The green light floating in the cloudy sky was something Daichi Fuji had never seen before. The museum curator’s motion-detection cameras were placed near Japan’s Mount Fuji to capture meteorites, allowing him to calculate the meteors’ positions, luminosity, and trajectories. But the bright green lines appearing in the video shot on September 16, 2022 were a mystery.

Then Fuji took a closer look. The beams were synchronized with a small green dot briefly visible among the clouds. He guessed it was a satellite, so he studied the orbital data and found a match. That night, NASA’s Ice, Cloud and Land Altitude Satellite 2, or ICESat-2, flew overhead. Fuji posted his findings on social media and eventually caught the attention of the NASA team.

Tony Martino, an ICESat-2 scientist with NASA’s Goddard Space Flight Center in Greenbelt, Maryland, said the ICESat-2 team has seen for the first time images of the satellite’s green laser beams coming from orbit to Earth.

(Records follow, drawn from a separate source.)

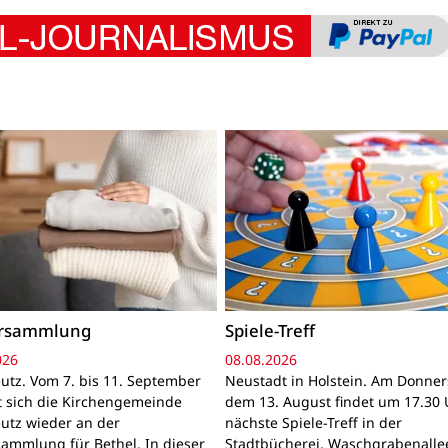
ersammlung
Spiele-Treff
026
08.08.2026
utz. Vom 7. bis 11. September
Neustadt in Holstein. Am Donner
gt sich die Kirchengemeinde
dem 13. August findet um 17.30 
utz wieder an der
nächste Spiele-Treff in der
sammlung für Bethel. In dieser
Stadtbücherei, Waschgrabenallee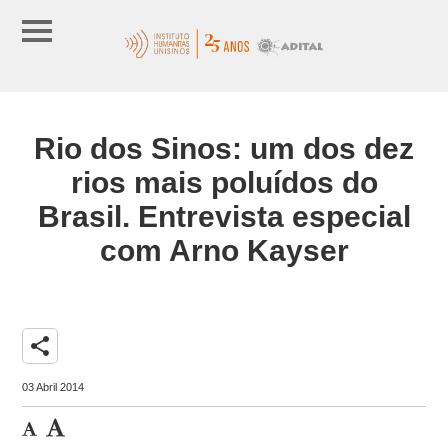
Rio dos Sinos: um dos dez
rios mais poluídos do
Brasil. Entrevista especial
com Arno Kayser
share
03 Abril 2014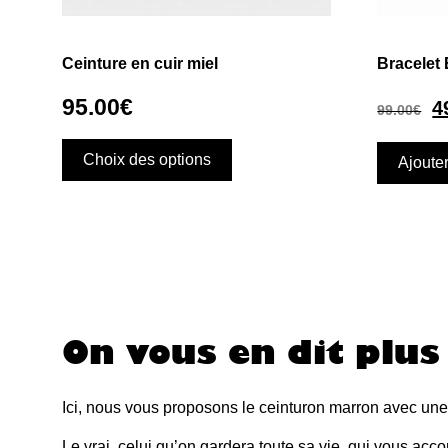
Ceinture en cuir miel
Bracelet 
95.00
€
4
99.00
€
Choix des options
Ajoute
On vous en dit plus 
Ici, nous vous proposons le ceinturon marron avec une 
Le vrai, celui qu’on gardera toute sa vie, qui vous acc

“ICESat-2 appeared almost directly above it, and the beam hit the low clouds at an angle,” Martineau said. “You have to be in the right place, at the right time, and in the right conditions to see a laser.”

ICESat-2 was launched in September 2018 to use laser light to measure the height of ice, water, and Earth’s surface from space. The laser device, called a lidar, fires 10,000 times per second, sending six beams of light to Earth. This is exactly a multiple of how individual photons bounce off the surface and return to the satellite. Computer programs use these measurements to calculate ice loss in Greenland and Antarctica, monitor how much of the polar oceans freeze, determine the height of freshwater bodies, map shallow coastal areas, and more.

Laser light emitted hundreds of miles in space is not harmful. In fact, it is difficult to notice. Martino said that if someone stood directly under the satellite and looked up, the laser would have had the power of a camera flash from more than 100 meters away.

People tried to take pictures of the satellite as it flew in, and they managed to take pictures several times – once from southern Chile and once from Oklahoma. He noted that capturing the beam is even more difficult because cameras and eyes need laser light to see the beam from the side. Here are the atmospheric conditions.

At night, ICESat-2 passed over Fuji City, but there were enough clouds to scatter the laser light so that it could be seen by the cameras, but not enough to completely block the light. There were actually two thin layers of clouds over Japan that night, information Martineau found by analyzing ICESat-2 data showing the clouds and the ground beneath them.